I’m trying to make sense of the strong emotions I feel about the Mars rovers.

I don’t remember hearing that Spirit went offline in 2010, and I didn’t realize that Opportunity stopped communicating last June. Appropriately it came to rest in an area called Perseverance Valley.

I do remember watching the coverage when Spirit landed in 2004. Can you imagine what that must have felt like for the team? I loved how an unusual design succeeded after a number of expensive failures in the 90’s. And it helped that my husband, Michael, knew one of the JPL spokespeople, That made it sort of personal.

My favorite part of space stories is when scientists get creative to solve problems (like how socks and duct tape saved the astronauts on Apollo 13). Having the rovers land by bouncing on airbags. How cool is that?

The team solved a number of problems over the years. I wonder how many were anticipated given that the rovers’ missions were only supposed to last for 90 days? I find it fascinating, the idea of experimenting in a giant sandbox in Pasadena to figure out a solution then translating that into code to send 33 million miles away and then wait to see if that worked. Amazingly it takes only 15 minutes or so for the signal to travel that far.

So Opportunity was not a loyal dog. It wasn’t WALL-E or Haley Joel Osment in AI. So why have my eyes been filling with tears every time I think of it? It was a great piece of engineering and teamwork. It gave us an exciting glimpse into another world.  It vastly surpassed all expectations in its endurance, scientific value and longevity.”

I am anthropomorphizing these machines– thinking in terms like faithful, intrepid, doing more than was asked. Opportunity has been an inspiring symbol. I guess that’s worthy of my tears.

One Response

  1. I had the same reaction. Without a television or a regular radio time slot, I miss some of the news. I almost missed the silent, sad death of a remarkable machine. This was an event that landed, not on Mars, but in that region of the brain that transforms objects into “anthropomorphic” beings. Of course, I was raised in the era of “The Little Engine that Could”, a tale of determination, grit, and service. The Oppy rover certainly qualifies, having delivered valuable service for nearly fifteen years, it simply…stopped, ending its tour of duty with a heartfelt message yet.
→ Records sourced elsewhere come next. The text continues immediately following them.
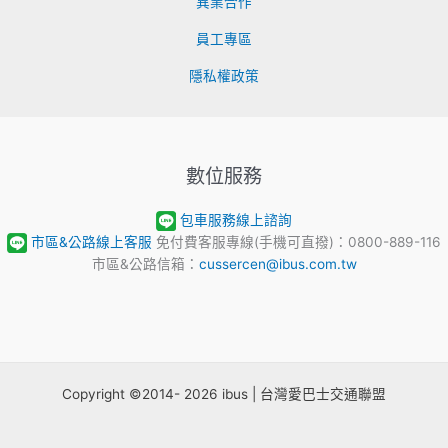
異業合作
員工專區
隱私權政策
數位服務
包車服務線上諮詢
市區&公路線上客服
免付費客服專線(手機可直撥)：0800-889-116
市區&公路信箱：
cussercen@ibus.com.tw
Copyright ©2014- 2026 ibus | 台灣愛巴士交通聯盟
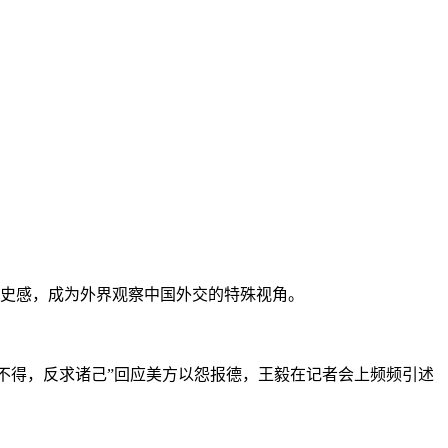
史感，成为外界观察中国外交的特殊视角。
不得，反求诸己”回应美方以怨报德，王毅在记者会上频频引述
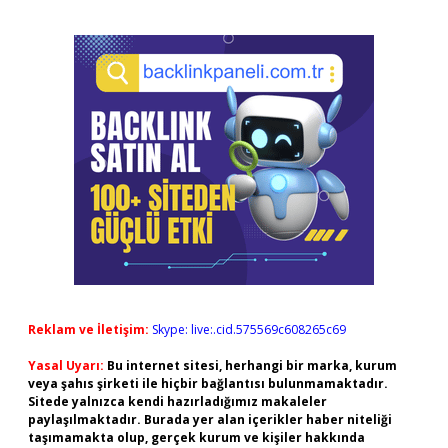
Reklam ve İletişim:
Skype: live:.cid.575569c608265c69
Yasal Uyarı:
Bu internet sitesi, herhangi bir marka, kurum
veya şahıs şirketi ile hiçbir bağlantısı bulunmamaktadır.
Sitede yalnızca kendi hazırladığımız makaleler
paylaşılmaktadır. Burada yer alan içerikler haber niteliği
taşımamakta olup, gerçek kurum ve kişiler hakkında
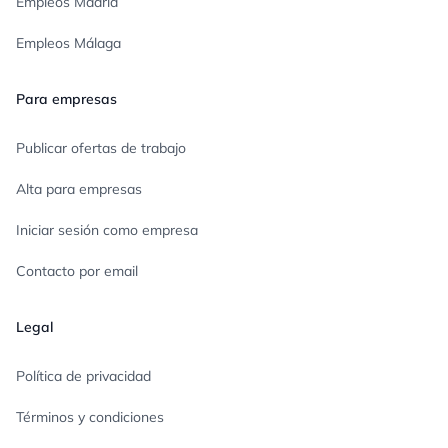
Empleos Madrid
Empleos Málaga
Para empresas
Publicar ofertas de trabajo
Alta para empresas
Iniciar sesión como empresa
Contacto por email
Legal
Política de privacidad
Términos y condiciones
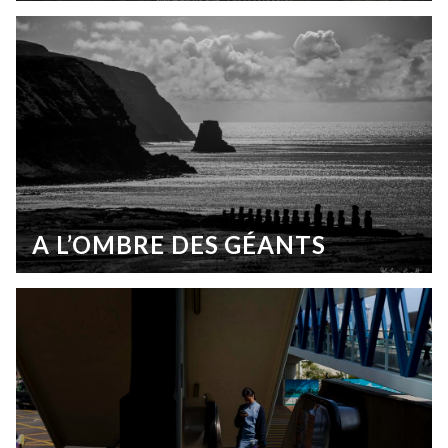
A L’OMBRE DES GÉANTS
    Perhaps we could call this the “old shoe” syndrome – how humans come to feel about things that have “been there”, ready to use, serviceable, and willing (personification again). Remember Adlai Stevenson’s shoe, the one with the hole in it? He certainly could have afforded a new pair, given that he was a respected diplomat and likely earned an enviable salary. Why did he continue to wear shoes that had a hole in the sole? Two words, comfort and loyalty. I will bet you a cappuccino that there was a small, niggling part of Stevenson’s mind that decided not to “give up” on his favorite pair of shoes.

    When I was in the Peace Corps, I lived on the $300 stipend we were given each month. That is, I didn’t have a stateside stash of funds, nor was I receiving money from my parents, given that I served in my late forties and early fifties. So, when setting up my household after training, I bought a set of plastic dishes, four plates and four small glasses, all in red. Two years later, as I packed to leave Morocco, those eight items were tucked away in bulging luggage. Another ten years passed before I finally tossed them. The same was true of my Teva sandals, footwear that carried me a thousand or more kilometers in cushy comfort. By the time my tour was over, there were two deep great-toe depressions, one on each shoe. They, too, were salvaged and carried back to the US. I never wore them again, but I saved them, …for years.

    Oppy, shoes, dishes, not to mention the soccer ball in Cast Away, humans grant a measure of sentience to nonsentient objects. I think it is a good thing given that, if we can feel for everyday stuff that has played an important role in our lives, are we not more inclined to feel for others? I hope so.